Update the pipeline to use caching:

In [None]:
def process_pdf_with_cache(pdf_path_str: str, dpi: int = 200) -> Path:
    """Pipeline with per-page caching."""
    pdf_path = Path(pdf_path_str).expanduser().resolve()
    base_dir, images_dir, txt_dir, cache_dir = prepare_output_dirs(pdf_path)
    
    # Hash prompts to invalidate cache if prompts change
    prompt_hash = hashlib.sha256((SYSTEM_PROMPT + USER_TEMPLATE).encode("utf-8")).hexdigest()
    
    image_files = convert_pages_to_images(pdf_path, images_dir, dpi=dpi)
    text_files = extract_page_texts(pdf_path, txt_dir)
    
    if len(image_files) != len(text_files):
        raise RuntimeError("Mismatch between number of images and text files.")
    
    page_markdowns = []
    for idx, (img, txt) in enumerate(zip(image_files, text_files), start=1):
        logging.info(f"Transcribing page {idx}/{len(image_files)}: {img.name}")
        try:
            md = transcribe_with_cache(client, img, txt, cache_dir, model=CONFIG["model"], prompt_hash=prompt_hash)
        except Exception as e:
            logging.error(f"Transcription failed for page {idx}: {e}")
            md = "[Transcription failed for this page.]"
        page_markdowns.append(f"---\n\n## Page {idx}\n\n{md}\n")
    
    transcript_path = base_dir / "transcript.md"
    transcript_path.write_text("\n".join(page_markdowns), encoding="utf-8")
    logging.info(f"Wrote transcript: {transcript_path}")
    return transcript_path

Run with caching:

In [None]:
transcript = process_pdf_with_cache(pdf_path, dpi=CONFIG["dpi"])
print(f"Transcript saved to: {transcript}")

## What You Get

A per\-page Markdown transcription assembled into one document. Headings map to original styles, lists are preserved, tables stay coherent, and multi\-column content reads in the right order. The output is ready for indexing, search, or publishing.
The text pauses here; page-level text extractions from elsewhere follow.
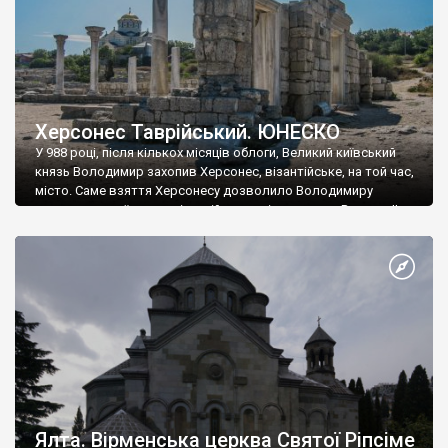
Херсонес Таврійський. ЮНЕСКО
У 988 році, після кількох місяців облоги, Великий київський
князь Володимир захопив Херсонес, візантійське, на той час,
місто. Саме взяття Херсонесу дозволило Володимиру
диктувати свої умови візантійському імператору Василю ІІ, та
одружитися з його дочкою Ганною. Цього ж року, в
Херсонесі Володимир-язичник, став Василем-християнином.
А потім було Хрещення Русі. На честь Херсонесу Таврійського
названо місто […]
Ялта. Вірменська церква Святої Ріпсіме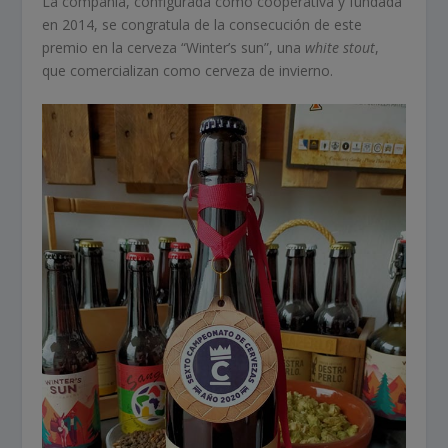
La compañía, configurada como cooperativa y fundada
en 2014, se congratula de la consecución de este
premio en la cerveza “Winter’s sun”, una
white stout
,
que comercializan como cerveza de invierno.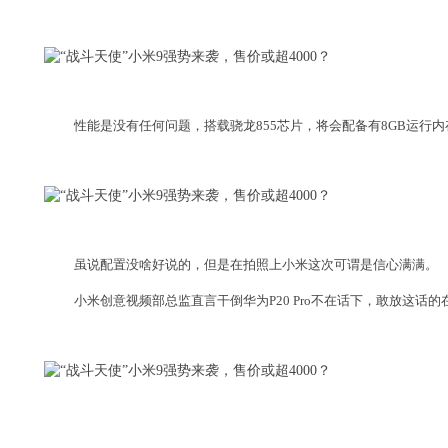
性能是没有任何问题，搭载骁龙855芯片，将会配备有8GB运行内
虽说配置没啥好说的，但是在拍照上小米这次可谓是信心满满。
小米创意视频部总监直言干倒华为P20 Pro不在话下，敢放这话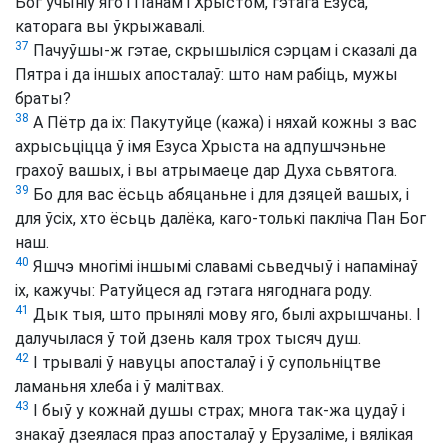
Бог учыніў яго і Панам і Хрыстом, гэтага Езуса,
каторага вы ўкрыжавалі.
37
Пачуўшы-ж гэтае, скрышыліся сэрцам і сказалі да
Пятра і да іншых апосталаў: што нам рабіць, мужы
браты?
38
А Пётр да іх: Пакутуйце (кажа) і няхай кожны з вас
ахрысьціцца ў імя Езуса Хрыста на адпушчэньне
грахоў вашых, і вы атрымаеце дар Духа сьвятога.
39
Бо для вас ёсьць абяцаньне і для дзяцей вашых, і
для ўсіх, хто ёсьць далёка, каго-толькі пакліча Пан Бог
наш.
40
Яшчэ многімі іншымі славамі сьведчыў і напамінаў
іх, кажучы: Ратуйцеся ад гэтага нягоднага роду.
41
Дык тыя, што прынялі мову яго, былі ахрышчаны. І
далучылася ў той дзень каля трох тысяч душ.
42
І трывалі ў навуцы апосталаў і ў супольніцтве
ламаньня хлеба і ў малітвах.
43
І быў у кожнай душы страх; многа так-жа цудаў і
знакаў дзеялася праз апосталаў у Ерузаліме, і вялікая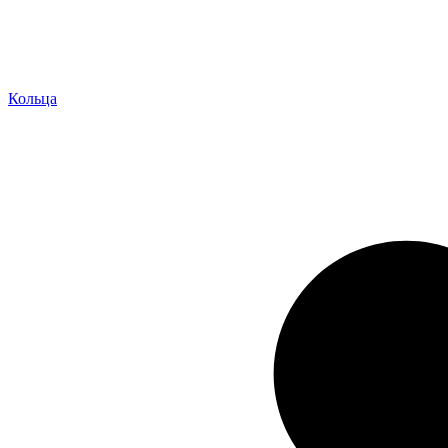
Кольца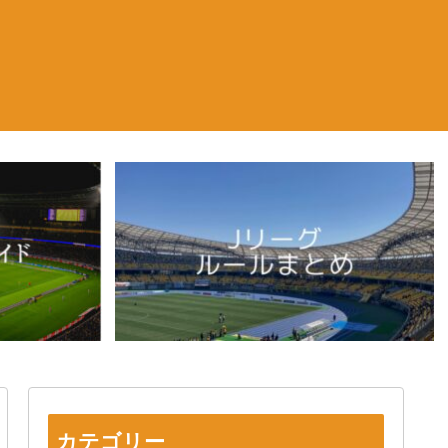
カテゴリー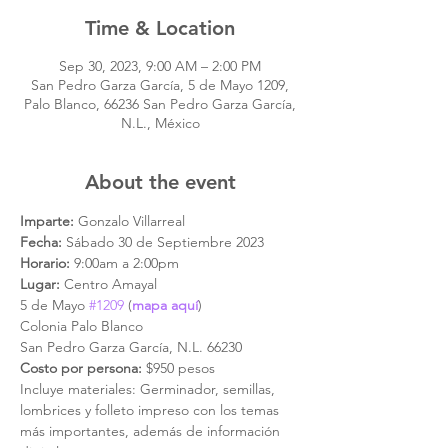
Time & Location
Sep 30, 2023, 9:00 AM – 2:00 PM
San Pedro Garza García, 5 de Mayo 1209,
Palo Blanco, 66236 San Pedro Garza García,
N.L., México
About the event
Imparte:
 Gonzalo Villarreal
Fecha:
 Sábado 30 de Septiembre 2023
Horario:
 9:00am a 2:00pm
Lugar:
 Centro Amayal
5 de Mayo 
#1209
 (
mapa aquí
)
Colonia Palo Blanco
San Pedro Garza García, N.L. 66230
Costo por persona: 
$950 pesos
Incluye materiales: Germinador, semillas, 
lombrices y folleto impreso con los temas 
más importantes, además de información 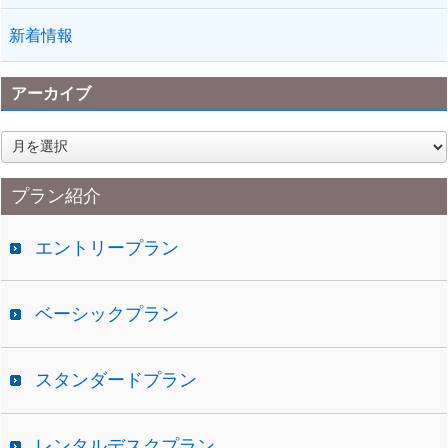
新着情報
アーカイブ
ア
ー
カ
プラン紹介
イ
ブ
エントリープラン
ベーシックプラン
スタンダードプラン
レンタルデスクプラン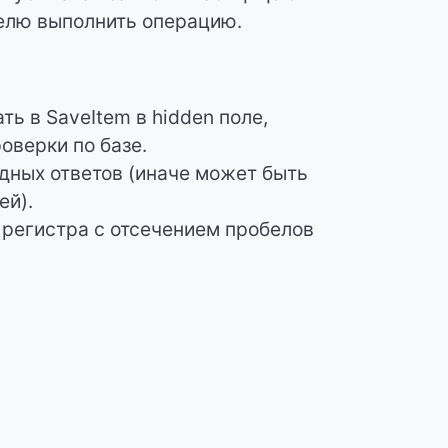
телю выполнить операцию.
ть в SaveItem в hidden поле,
оверки по базе.
идных ответов (иначе может быть
ей).
 регистра с отсечением пробелов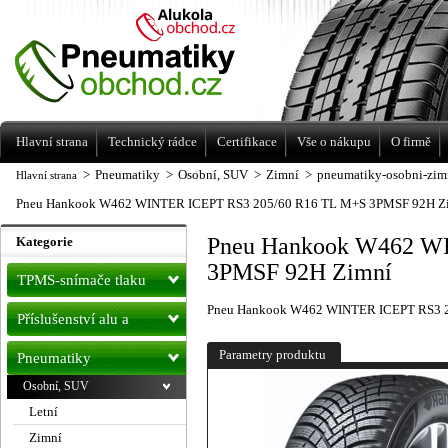
Levné pneumatiky letní, zimní, Alu kola
a litá kola Racing Line
Hlavní strana
Technický rádce
Certifikace
Vše o nákupu
O firmě
>
Pneumatiky
>
Osobní, SUV
>
Zimní
>
pneumatiky-osobni-zim
Hlavní strana
Pneu Hankook W462 WINTER ICEPT RS3 205/60 R16 TL M+S 3PMSF 92H Z
Pneu Hankook W462 W
Kategorie
3PMSF 92H Zimní
TPMS-snímače tlaku
Pneu Hankook W462 WINTER ICEPT RS3 2
Příslušenství alu a
pneu
Parametry produktu
Pneumatiky
Osobní, SUV
Letní
Zimní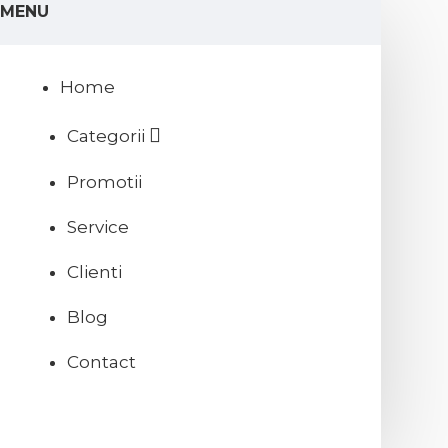
MENU
Home
Categorii
Promotii
Service
Clienti
Blog
Contact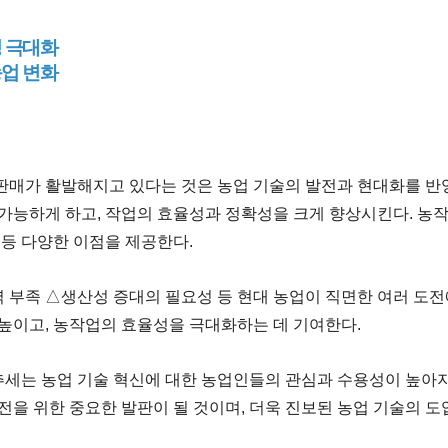
성 극대화
농업 변화
판매가 활발해지고 있다는 것은 농업 기술의 발전과 현대화를 반
가능하게 하고, 작업의 효율성과 정확성을 크게 향상시킨다. 농작
 등 다양한 이점을 제공한다.
부족 △생산성 증대의 필요성 등 현대 농업이 직면한 여러 도전
높이고, 농작업의 효율성을 극대화하는 데 기여한다.
세는 농업 기술 혁신에 대한 농업인들의 관심과 수용성이 높아지
전을 위한 중요한 발판이 될 것이며, 더욱 진보된 농업 기술의 도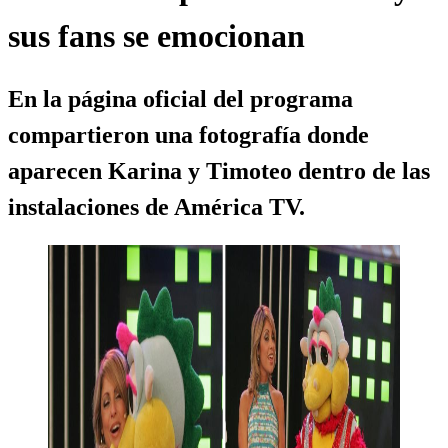
sus fans se emocionan
En la página oficial del programa
compartieron una fotografía donde
aparecen Karina y Timoteo dentro de las
instalaciones de América TV.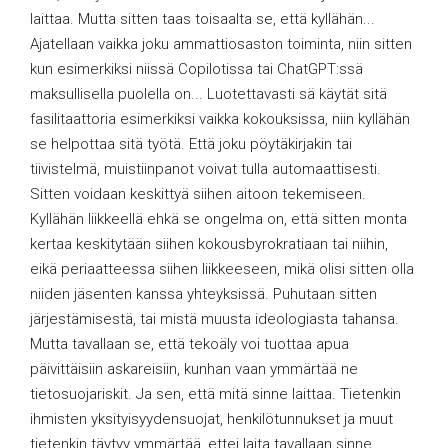
laittaa. Mutta sitten taas toisaalta se, että kyllähän...
Ajatellaan vaikka joku ammattiosaston toiminta, niin sitten
kun esimerkiksi niissä Copilotissa tai ChatGPT:ssä
maksullisella puolella on... Luotettavasti sä käytät sitä
fasilitaattoria esimerkiksi vaikka kokouksissa, niin kyllähän
se helpottaa sitä työtä. Että joku pöytäkirjakin tai
tiivistelmä, muistiinpanot voivat tulla automaattisesti.
Sitten voidaan keskittyä siihen aitoon tekemiseen.
Kyllähän liikkeellä ehkä se ongelma on, että sitten monta
kertaa keskitytään siihen kokousbyrokratiaan tai niihin,
eikä periaatteessa siihen liikkeeseen, mikä olisi sitten olla
niiden jäsenten kanssa yhteyksissä. Puhutaan sitten
järjestämisestä, tai mistä muusta ideologiasta tahansa.
Mutta tavallaan se, että tekoäly voi tuottaa apua
päivittäisiin askareisiin, kunhan vaan ymmärtää ne
tietosuojariskit. Ja sen, että mitä sinne laittaa. Tietenkin
ihmisten yksityisyydensuojat, henkilötunnukset ja muut
tietenkin täytyy ymmärtää, ettei laita tavallaan sinne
For more on how LLMs handle context and why managing memory is crucial for large documents, see our article on context rot and why LLMs "forget" as their memory grows.

## Next Steps

* **Parallel processing:** Use concurrent.futures.ThreadPoolExecutor to transcribe multiple pages simultaneously and reduce total runtime.
* **Payload optimization:** Downscale images above a byte\-size threshold to stay under API limits and reduce costs.
* **Observability:** Add structured logging with error types, status codes, and per\-page cost estimates for production monitoring.
* **Deployment:** Wrap the pipeline in a FastAPI endpoint or Streamlit app for team use.